Mesmo quando criticamos fortemente o trânsito pela ausência de medidas necessárias ou tardias nas nossas ruas e estradas estamos incrementando a cultura de segurança pelo que podemos aprender com essas discussões.

É claro que a situação nacional poderia ser bem melhor caso o trânsito fosse uma prioridade entre nós. Desde o sempre, segurança no trânsito nunca foi uma prioridade para qualquer governo brasileiro, muito menos para empresas assim como para a sociedade. A falta do ensino de educação para o trânsito nas escolas é apontada como a essência do problema, mas este item esconde um problema maior: nosso nível de escolaridade básica é baixo, o que explica o desinteresse. A falta de prioridade que observamos no trânsito não é menor do que a observada na área do trabalho, ou em casa, mesmo nas escolas.

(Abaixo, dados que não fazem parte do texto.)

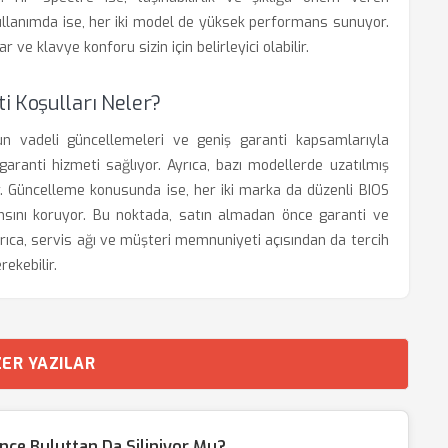
kullanımda ise, her iki model de yüksek performans sunuyor.
ve klavye konforu sizin için belirleyici olabilir.
i Koşulları Neler?
un vadeli güncellemeleri ve geniş garanti kapsamlarıyla
l garanti hizmeti sağlıyor. Ayrıca, bazı modellerde uzatılmış
r. Güncelleme konusunda ise, her iki marka da düzenli BIOS
nsını koruyor. Bu noktada, satın almadan önce garanti ve
yrıca, servis ağı ve müşteri memnuniyeti açısından da tercih
ekebilir.
ER YAZILAR
ince Buluttan Da Siliniyor Mu?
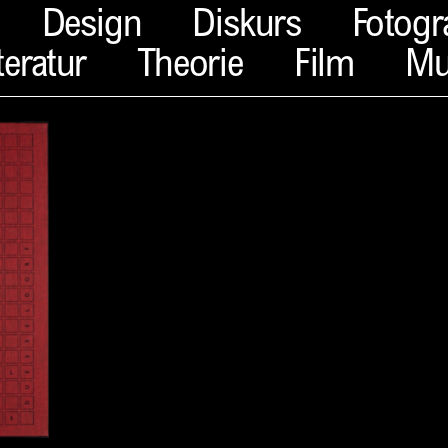
Design
Diskurs
Fotogr
teratur
Theorie
Film
Mu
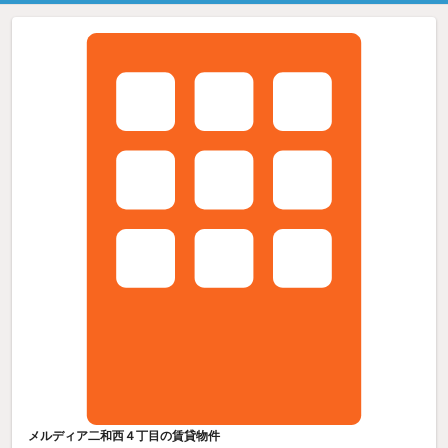
メルディア二和西４丁目の賃貸物件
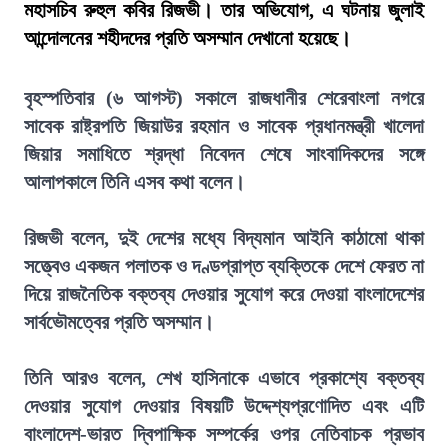
মহাসচিব রুহুল কবির রিজভী। তার অভিযোগ, এ ঘটনায় জুলাই
আন্দোলনের শহীদদের প্রতি অসম্মান দেখানো হয়েছে।
বৃহস্পতিবার (৬ আগস্ট) সকালে রাজধানীর শেরেবাংলা নগরে
সাবেক রাষ্ট্রপতি জিয়াউর রহমান ও সাবেক প্রধানমন্ত্রী খালেদা
জিয়ার সমাধিতে শ্রদ্ধা নিবেদন শেষে সাংবাদিকদের সঙ্গে
আলাপকালে তিনি এসব কথা বলেন।
রিজভী বলেন, দুই দেশের মধ্যে বিদ্যমান আইনি কাঠামো থাকা
সত্ত্বেও একজন পলাতক ও দণ্ডপ্রাপ্ত ব্যক্তিকে দেশে ফেরত না
দিয়ে রাজনৈতিক বক্তব্য দেওয়ার সুযোগ করে দেওয়া বাংলাদেশের
সার্বভৌমত্বের প্রতি অসম্মান।
তিনি আরও বলেন, শেখ হাসিনাকে এভাবে প্রকাশ্যে বক্তব্য
দেওয়ার সুযোগ দেওয়ার বিষয়টি উদ্দেশ্যপ্রণোদিত এবং এটি
বাংলাদেশ-ভারত দ্বিপাক্ষিক সম্পর্কের ওপর নেতিবাচক প্রভাব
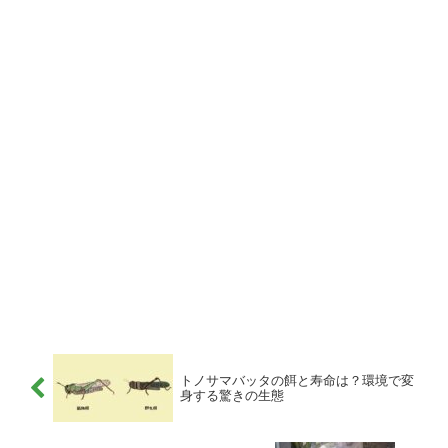
トノサマバッタの餌と寿命は？環境で変
身する驚きの生態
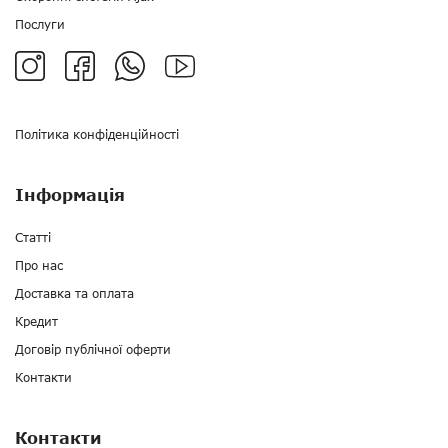
Послуги
Політика конфіденційності
Інформація
Статті
Про нас
Доставка та оплата
Кредит
Договір публічної оферти
Контакти
Контакти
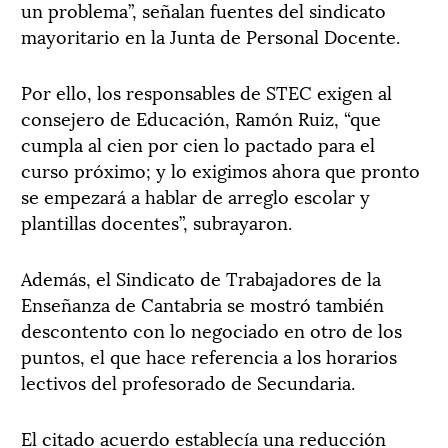
un problema”, señalan fuentes del sindicato
mayoritario en la Junta de Personal Docente.
Por ello, los responsables de STEC exigen al
consejero de Educación, Ramón Ruiz, “que
cumpla al cien por cien lo pactado para el
curso próximo; y lo exigimos ahora que pronto
se empezará a hablar de arreglo escolar y
plantillas docentes”, subrayaron.
Además, el Sindicato de Trabajadores de la
Enseñanza de Cantabria se mostró también
descontento con lo negociado en otro de los
puntos, el que hace referencia a los horarios
lectivos del profesorado de Secundaria.
El citado acuerdo establecía una reducción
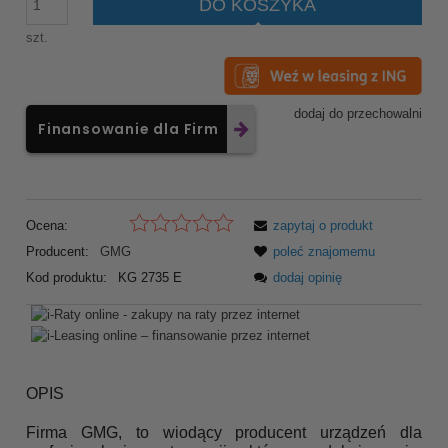
DO KOSZYKA
szt.
dodaj do przechowalni
Finansowanie dla Firm
Ocena:
zapytaj o produkt
Producent:
GMG
poleć znajomemu
Kod produktu:
KG 2735 E
dodaj opinię
OPIS
Firma GMG, to wiodący producent urządzeń dla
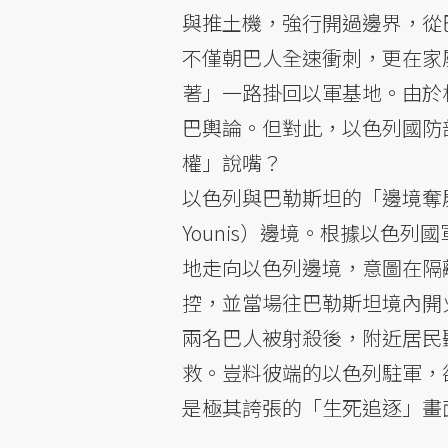
與推土機，強行開過邊界，從
不僅朝巴人全速衝刺，更在家
著」一路掛回以軍基地。由於
巴輿論。但對此，以色列國防
權」說嘴？
以色列與巴勒斯坦的「邊境奪
Younis）邊境。根據以色
地走向以色列邊境，意圖在隔
控，並當場往巴勒斯坦境內開
兩名巴人被射殺後，附近居民
救。豈料彼端的以色列駐軍，
是極其誇張的「生死追逐」畫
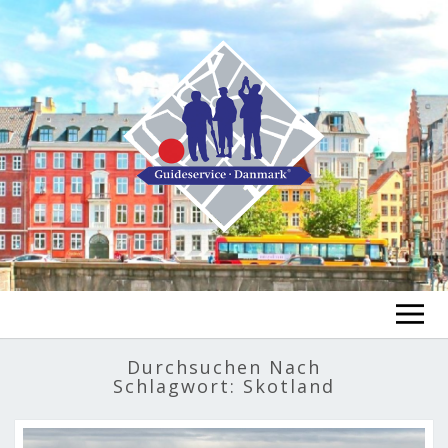
GUIDE FINDEN
Durchsuchen Nach
Schlagwort:
Skotland
TOUR FINDEN
Un
öf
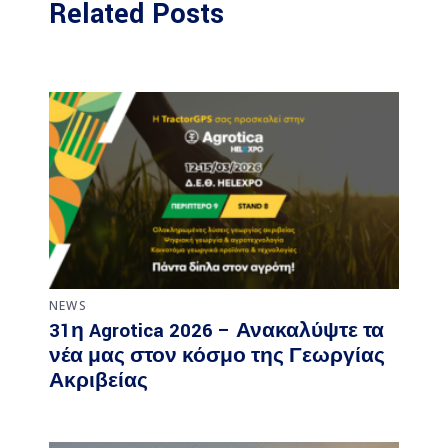
Related Posts
NEWS
31η Agrotica 2026 – Ανακαλύψτε τα
νέα μας στον κόσμο της Γεωργίας
Ακριβείας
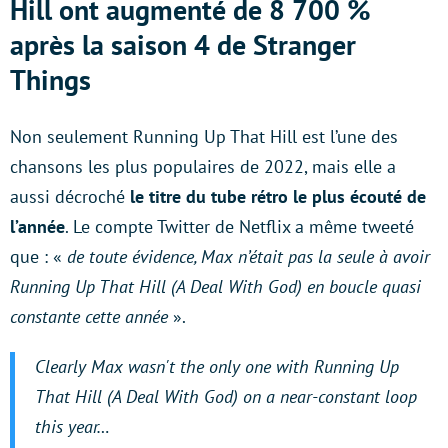
Hill ont augmenté de 8 700 %
après la saison 4 de Stranger
Things
Non seulement Running Up That Hill est l’une des
chansons les plus populaires de 2022, mais elle a
aussi décroché
le titre du tube rétro le plus écouté de
l’année
. Le compte Twitter de Netflix a même tweeté
que : «
de toute évidence, Max n’était pas la seule à avoir
Running Up That Hill (A Deal With God) en boucle quasi
constante cette année
».
Clearly Max wasn't the only one with Running Up
That Hill (A Deal With God) on a near-constant loop
this year…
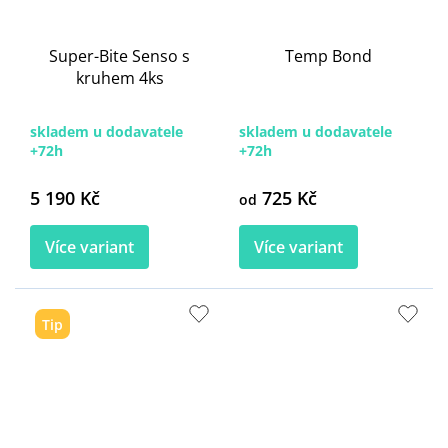
Super-Bite Senso s
Temp Bond
kruhem 4ks
skladem u dodavatele
skladem u dodavatele
+72h
+72h
5 190 Kč
725 Kč
od
Více variant
Více variant
Tip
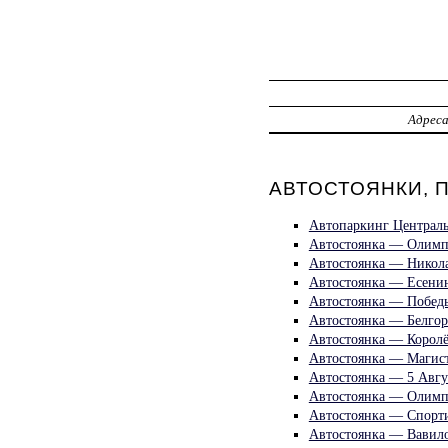
Адрес
АВТОСТОЯНКИ, П
Автопаркинг Централ
Автостоянка — Олимп
Автостоянка — Никол
Автостоянка — Есени
Автостоянка — Побед
Автостоянка — Белгор
Автостоянка — Королё
Автостоянка — Магист
Автостоянка — 5 Авгу
Автостоянка — Олимп
Автостоянка — Спорт
Автостоянка — Вавило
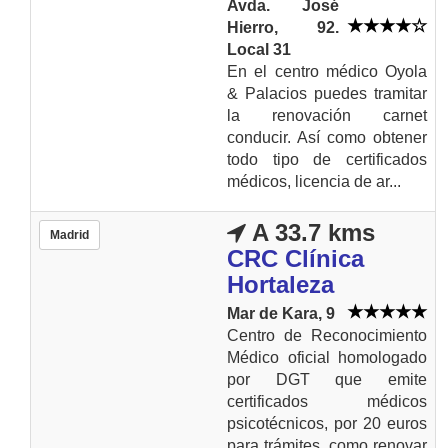
Avda. José
Hierro, 92.
Local 31
En el centro médico Oyola
& Palacios puedes tramitar
la renovación carnet
conducir. Así como obtener
todo tipo de certificados
médicos, licencia de ar...
A 33.7 kms
Madrid
CRC Clínica
Hortaleza
Mar de Kara, 9
Centro de Reconocimiento
Médico oficial homologado
por DGT que emite
certificados médicos
psicotécnicos, por 20 euros
para trámites, como renovar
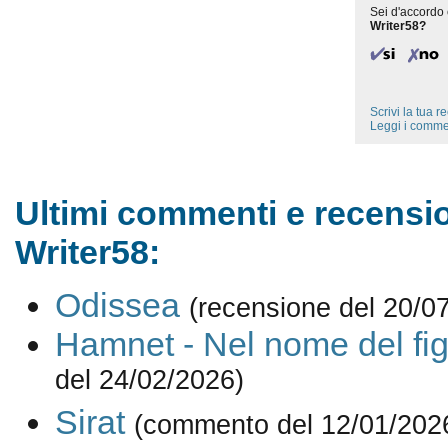
Sei d'accordo 
Writer58?
Scrivi la tua 
Leggi i comme
Ultimi commenti e recensio
Writer58:
Odissea
(recensione del 20/0
Hamnet - Nel nome del fig
del 24/02/2026)
Sirat
(commento del 12/01/202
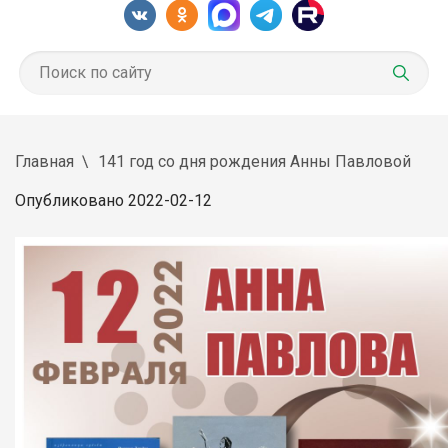
Главная
141 год со дня рождения Анны Павловой
Опубликовано 2022-02-12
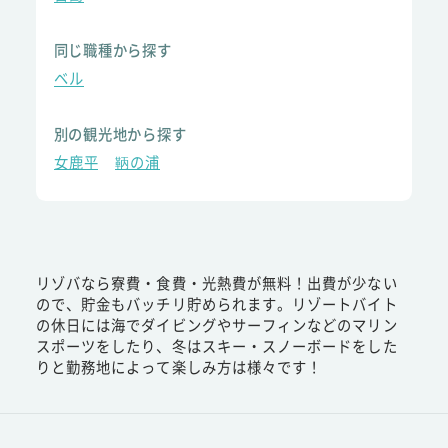
同じ職種から探す
ベル
別の観光地から探す
女鹿平
鞆の浦
リゾバなら寮費・食費・光熱費が無料！出費が少ない
ので、貯金もバッチリ貯められます。リゾートバイト
の休日には海でダイビングやサーフィンなどのマリン
スポーツをしたり、冬はスキー・スノーボードをした
りと勤務地によって楽しみ方は様々です！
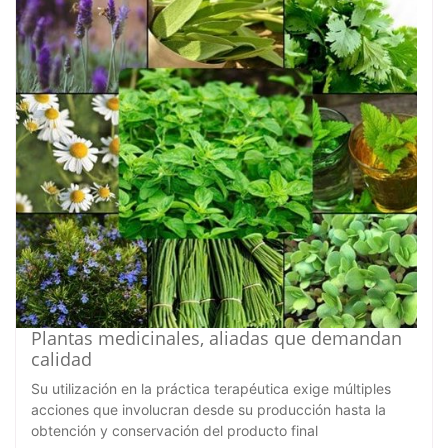
Plantas medicinales, aliadas que demandan
calidad
Su utilización en la práctica terapéutica exige múltiples
acciones que involucran desde su producción hasta la
obtención y conservación del producto final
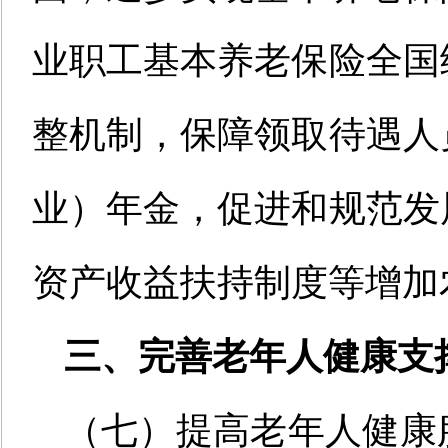
业职工基本养老保险全国
整机制，保障领取待遇人
业）年金，促进和规范发
资产收益扶持制度等增加
三、完善老年人健康支
（七）提高老年人健康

Países avançados há mais de 50 anos trabalham duro para melhorar fluxo e segurança no trânsito e os têm conseguido, à custo de muitos esforços e investimentos.

Por aqui precisaremos apostar fortemente não apenas na educação básica, mas em todos os níveis da pirâmide educacional assim como envolver entidades, empresas, sindicatos, núcleos religiosos para ressaltar a vida como um valor. Algo que por incrível que pareça, não é percebido corretamente pela sociedade.

Agora, em tempos de pandemia, as coisas ficaram ainda mais difíceis para o trânsito pois o Covid 19 tomou conta da agenda brasileira. E deve continuar dominando durante este ano de 2021 e se arrastando pelos próximos também.

De qualquer forma, quanto mais repetirmos este discurso mais estaremos incrementando a cultura de segurança no trânsito e mais próximos estaremos do dia em que iremos nos orgulhar por termos conseguido tirar o país do atoleiro em que se meteu há muito tempo. É um dever de cada um de nós para o benefício de todos!